Forward-looking statements in this press release include, but are not limited to, 2020-2022 outlook period statements related to:

  • Expected sales growth, EBIT margin growth and forecast EBIT margin improvement
  • Cumulative free cash flow expectations
  • Underlying assumptions regarding relative foreign currency rate
  • Forecasts of light vehicle production in North America and Europe
  • Expected Total sales, based on such light vehicle production, including expected split by segment
  • Anticipated growth drivers of our business
  • EBIT margin
  • Equity income
  • Net interest expense
  • Tax rate
  • Net income
  • Capital spending; and
  • Future returns of capital to our shareholders, including through dividends or share repurchases

Our forward-looking statements are based on information currently available to us and are based on assumptions and analyses made by us in light of our experience and our perception of historical trends, current conditions and expected future developments, as well as other factors we believe are appropriate in the circumstances.

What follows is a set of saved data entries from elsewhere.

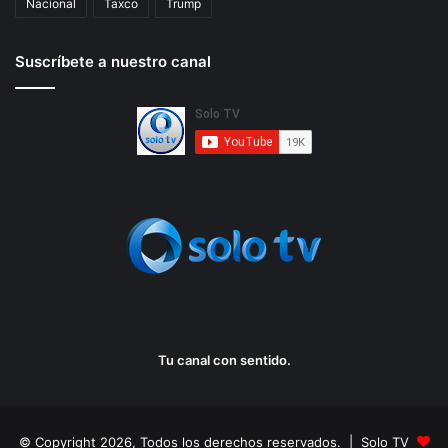
Nacional
Taxco
Trump
Suscríbete a nuestro canal
Tu canal con sentido.
© Copyright 2026, Todos los derechos reservados. | Solo TV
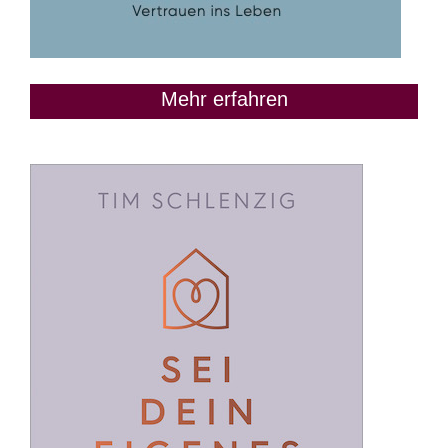
Mehr erfahren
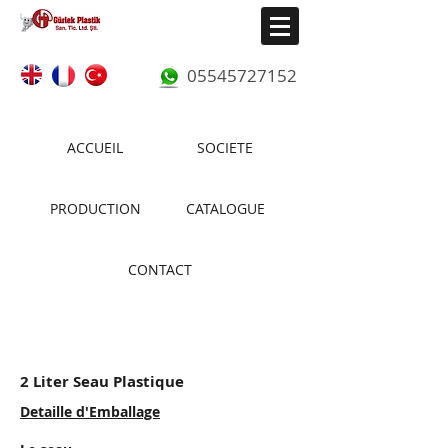
05545727152
ACCUEIL
SOCIETE
PRODUCTION
CATALOGUE
CONTACT
KK 2000D
2 Liter Seau Plastique
Detaille d'Emballage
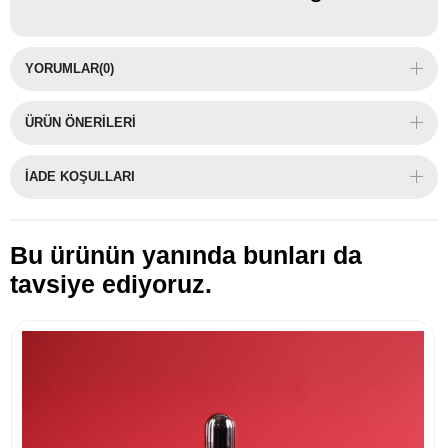
YORUMLAR
(0)
ÜRÜN ÖNERILERI
İADE KOŞULLARI
Bu ürünün yanında bunları da
tavsiye ediyoruz.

While we believe we have a reasonable basis for making such forward-looking statements, they are not a guarantee of future performance or outcomes. Whether actual results and developments conform to our expectations and predictions is subject to a number of risks, assumptions and uncertainties, many of which are beyond our control, and the effects of which can be difficult to predict, including, without limitation:

Risks Related to the Automotive Industry
  • economic cyclicality
  • regional production volume declines
  • intense competition
  • trade disputes / tariffs
Customer and Supplier Related Risks
  • concentration of sales with six customers
  • shifts in market shares among vehicles or vehicle segments
  • shifts in "take rates" for products we sell
  • quarterly sales fluctuations
  • potential loss of any material purchase orders
  • a deterioration in the financial condition of our supply base
  • OEM consolidation
Manufacturing Operational Risks
  • product and new facility launch risks
  • operational underperformance
  • restructuring costs
  • impairment charges
  • labour disruptions
  • supply disruptions
  • climate change risks
  • attraction / retention of skilled labour
 IT Security Risk
  • IT/Cybersecurity breach
Pricing Risks
  • pricing risks between time of quote and start of production
  • price concessions
  • commodity costs
  • declines in scrap steel prices
 Warranty / Recall Risks
  • costs to repair or replacement of defective products, including due to a recall
  • warranty or recall costs that exceed warranty provisions or insurance coverage limits
 Acquisition Risks
  • inherent merger and acquisition risks
  • acquisition integration risks
 Other Business Risks
  • risks related to conducting business through joint ventures
  • our ability to consistently develop and commercialize innovative products or processes
  • our changing business risk profile as a result of increased investment in electrification and autonomous driving, including:  higher R&D and engineering costs, and challenges in quoting for profitable returns on products for which we may not have significant quoting experience
  • risks of conducting business in foreign markets
  • fluctuations in relative currency values
  • tax risks
  • reduced financial flexibility as a result of economic shock
  • changes in credit ratings assigned to us
 Legal, Regulatory and Other Risks
  • antitrust risk
  • legal claims and/or regulatory actions against us
  • changes in laws and regulations, including those related to vehicle emissions

In evaluating forward-looking statements or forward-looking information, we caution readers not to place undue reliance on any forward-looking statement, and readers should specifically consider the various factors which could cause actual events or results to differ materially from those indicated by such forward-looking statements, including the risks, assumptions and uncertainties above which are discussed in greater detail in this document under the section titled "Industry Trends and Risks" and set out in our Annual Information Form filed with securities commissions in Canada and our annual report on Form 40-F filed with the United States Securities and Exchange Commission, and subsequent filings.